> What you should do
The expected answer is every line from the material below that has the word "QiryatShmona".

%%

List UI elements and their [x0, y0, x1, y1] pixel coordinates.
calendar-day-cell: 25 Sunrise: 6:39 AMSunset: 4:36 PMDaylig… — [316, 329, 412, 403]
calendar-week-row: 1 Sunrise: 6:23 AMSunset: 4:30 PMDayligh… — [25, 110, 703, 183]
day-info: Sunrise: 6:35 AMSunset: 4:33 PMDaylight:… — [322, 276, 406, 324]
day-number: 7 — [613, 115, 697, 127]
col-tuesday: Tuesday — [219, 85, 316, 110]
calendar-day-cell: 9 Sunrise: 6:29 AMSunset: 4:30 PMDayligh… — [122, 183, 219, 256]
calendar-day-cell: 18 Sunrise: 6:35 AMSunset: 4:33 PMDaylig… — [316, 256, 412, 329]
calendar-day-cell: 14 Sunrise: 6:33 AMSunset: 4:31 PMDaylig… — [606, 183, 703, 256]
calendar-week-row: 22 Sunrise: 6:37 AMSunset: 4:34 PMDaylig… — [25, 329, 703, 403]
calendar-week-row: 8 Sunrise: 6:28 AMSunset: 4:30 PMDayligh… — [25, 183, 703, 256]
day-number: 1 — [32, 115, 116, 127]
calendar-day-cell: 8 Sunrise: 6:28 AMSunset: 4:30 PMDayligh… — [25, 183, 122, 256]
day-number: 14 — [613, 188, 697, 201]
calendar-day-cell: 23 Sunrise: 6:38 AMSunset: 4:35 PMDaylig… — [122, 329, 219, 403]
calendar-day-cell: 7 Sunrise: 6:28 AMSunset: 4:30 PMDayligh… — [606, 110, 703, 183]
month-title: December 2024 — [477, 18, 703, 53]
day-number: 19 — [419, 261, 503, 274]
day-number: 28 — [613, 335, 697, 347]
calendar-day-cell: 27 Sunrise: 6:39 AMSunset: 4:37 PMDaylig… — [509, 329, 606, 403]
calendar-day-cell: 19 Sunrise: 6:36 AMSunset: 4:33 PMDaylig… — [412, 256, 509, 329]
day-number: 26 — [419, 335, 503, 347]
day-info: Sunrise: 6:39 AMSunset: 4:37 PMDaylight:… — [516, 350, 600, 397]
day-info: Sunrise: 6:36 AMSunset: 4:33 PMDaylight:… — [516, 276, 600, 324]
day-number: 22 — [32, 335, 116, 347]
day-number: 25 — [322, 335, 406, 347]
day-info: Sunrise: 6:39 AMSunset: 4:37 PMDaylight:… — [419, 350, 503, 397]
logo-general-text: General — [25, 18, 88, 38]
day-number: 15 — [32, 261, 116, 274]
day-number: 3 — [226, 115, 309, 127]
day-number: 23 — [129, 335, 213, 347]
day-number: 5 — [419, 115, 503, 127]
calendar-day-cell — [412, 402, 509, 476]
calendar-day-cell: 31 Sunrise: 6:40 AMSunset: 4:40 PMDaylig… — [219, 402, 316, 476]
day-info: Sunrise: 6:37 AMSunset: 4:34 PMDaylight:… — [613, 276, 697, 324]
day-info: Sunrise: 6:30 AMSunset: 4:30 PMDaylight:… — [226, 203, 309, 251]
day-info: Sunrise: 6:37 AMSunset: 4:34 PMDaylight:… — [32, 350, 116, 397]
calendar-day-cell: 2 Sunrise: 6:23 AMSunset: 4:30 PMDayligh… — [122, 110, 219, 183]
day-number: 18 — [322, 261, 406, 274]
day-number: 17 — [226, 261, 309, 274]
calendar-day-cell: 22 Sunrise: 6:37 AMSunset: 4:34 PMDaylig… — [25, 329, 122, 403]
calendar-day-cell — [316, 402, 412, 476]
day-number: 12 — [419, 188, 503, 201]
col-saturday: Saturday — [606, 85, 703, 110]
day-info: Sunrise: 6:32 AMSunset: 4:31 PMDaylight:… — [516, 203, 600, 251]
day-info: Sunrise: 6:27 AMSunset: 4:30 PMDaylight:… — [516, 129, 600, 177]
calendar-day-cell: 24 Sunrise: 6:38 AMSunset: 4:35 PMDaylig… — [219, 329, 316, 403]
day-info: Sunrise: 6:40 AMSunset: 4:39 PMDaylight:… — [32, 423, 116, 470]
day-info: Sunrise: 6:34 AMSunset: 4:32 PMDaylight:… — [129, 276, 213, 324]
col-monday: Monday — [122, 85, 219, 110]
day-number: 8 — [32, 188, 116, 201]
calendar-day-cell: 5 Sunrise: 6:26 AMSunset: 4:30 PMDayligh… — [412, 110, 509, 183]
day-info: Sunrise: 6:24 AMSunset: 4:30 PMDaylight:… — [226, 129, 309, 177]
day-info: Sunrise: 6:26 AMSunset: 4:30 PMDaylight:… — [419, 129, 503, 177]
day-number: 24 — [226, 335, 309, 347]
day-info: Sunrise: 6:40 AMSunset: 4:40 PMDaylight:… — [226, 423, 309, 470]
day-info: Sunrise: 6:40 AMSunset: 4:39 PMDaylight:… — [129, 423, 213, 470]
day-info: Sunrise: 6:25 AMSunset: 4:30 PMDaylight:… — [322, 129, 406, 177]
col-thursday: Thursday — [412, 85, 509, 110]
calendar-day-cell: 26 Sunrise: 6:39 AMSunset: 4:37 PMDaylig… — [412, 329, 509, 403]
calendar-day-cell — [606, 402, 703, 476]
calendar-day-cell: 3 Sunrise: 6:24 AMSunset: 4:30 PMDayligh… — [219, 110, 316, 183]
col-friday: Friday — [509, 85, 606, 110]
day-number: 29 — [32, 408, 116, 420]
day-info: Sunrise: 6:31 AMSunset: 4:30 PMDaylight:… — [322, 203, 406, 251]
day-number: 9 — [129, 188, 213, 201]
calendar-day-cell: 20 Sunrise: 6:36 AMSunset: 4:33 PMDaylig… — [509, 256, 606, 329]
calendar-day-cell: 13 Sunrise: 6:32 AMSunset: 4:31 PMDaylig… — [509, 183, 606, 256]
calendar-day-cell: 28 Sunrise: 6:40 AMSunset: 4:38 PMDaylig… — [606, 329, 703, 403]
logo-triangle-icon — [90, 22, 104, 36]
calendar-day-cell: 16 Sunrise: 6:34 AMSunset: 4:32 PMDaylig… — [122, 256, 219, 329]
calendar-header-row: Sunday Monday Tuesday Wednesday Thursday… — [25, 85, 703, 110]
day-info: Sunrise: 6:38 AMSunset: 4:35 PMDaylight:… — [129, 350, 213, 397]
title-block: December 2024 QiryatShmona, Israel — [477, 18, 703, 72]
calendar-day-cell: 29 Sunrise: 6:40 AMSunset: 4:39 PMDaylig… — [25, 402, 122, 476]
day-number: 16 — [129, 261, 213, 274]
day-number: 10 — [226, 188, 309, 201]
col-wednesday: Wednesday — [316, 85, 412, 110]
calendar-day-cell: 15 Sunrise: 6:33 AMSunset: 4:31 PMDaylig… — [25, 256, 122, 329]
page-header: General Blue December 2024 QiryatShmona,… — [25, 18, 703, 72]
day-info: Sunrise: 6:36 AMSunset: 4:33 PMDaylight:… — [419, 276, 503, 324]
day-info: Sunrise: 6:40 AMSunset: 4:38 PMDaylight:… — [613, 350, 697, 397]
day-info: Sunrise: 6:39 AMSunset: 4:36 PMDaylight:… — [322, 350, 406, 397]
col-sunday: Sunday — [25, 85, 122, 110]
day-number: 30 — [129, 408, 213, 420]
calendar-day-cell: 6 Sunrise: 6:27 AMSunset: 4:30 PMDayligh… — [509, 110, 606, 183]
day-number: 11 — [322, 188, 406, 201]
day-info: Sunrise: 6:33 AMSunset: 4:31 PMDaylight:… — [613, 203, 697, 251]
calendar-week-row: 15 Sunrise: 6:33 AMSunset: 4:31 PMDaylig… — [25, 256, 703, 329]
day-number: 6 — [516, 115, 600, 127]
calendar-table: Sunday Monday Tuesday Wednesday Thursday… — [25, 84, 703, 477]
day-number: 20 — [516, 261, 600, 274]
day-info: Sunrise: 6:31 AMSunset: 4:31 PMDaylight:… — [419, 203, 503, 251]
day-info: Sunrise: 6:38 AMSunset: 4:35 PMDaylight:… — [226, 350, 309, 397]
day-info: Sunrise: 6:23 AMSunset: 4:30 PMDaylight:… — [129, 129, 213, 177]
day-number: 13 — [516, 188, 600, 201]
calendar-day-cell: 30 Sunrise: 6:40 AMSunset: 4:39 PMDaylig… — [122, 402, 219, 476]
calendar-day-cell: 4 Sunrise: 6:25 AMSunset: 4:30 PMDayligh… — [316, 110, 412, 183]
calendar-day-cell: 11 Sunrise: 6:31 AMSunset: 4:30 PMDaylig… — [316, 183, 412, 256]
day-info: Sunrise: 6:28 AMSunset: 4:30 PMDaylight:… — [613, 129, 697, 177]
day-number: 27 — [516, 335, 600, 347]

%%

> Task result
title-block: December 2024 QiryatShmona, Israel — [477, 18, 703, 72]
page-header: General Blue December 2024 QiryatShmona,… — [25, 18, 703, 72]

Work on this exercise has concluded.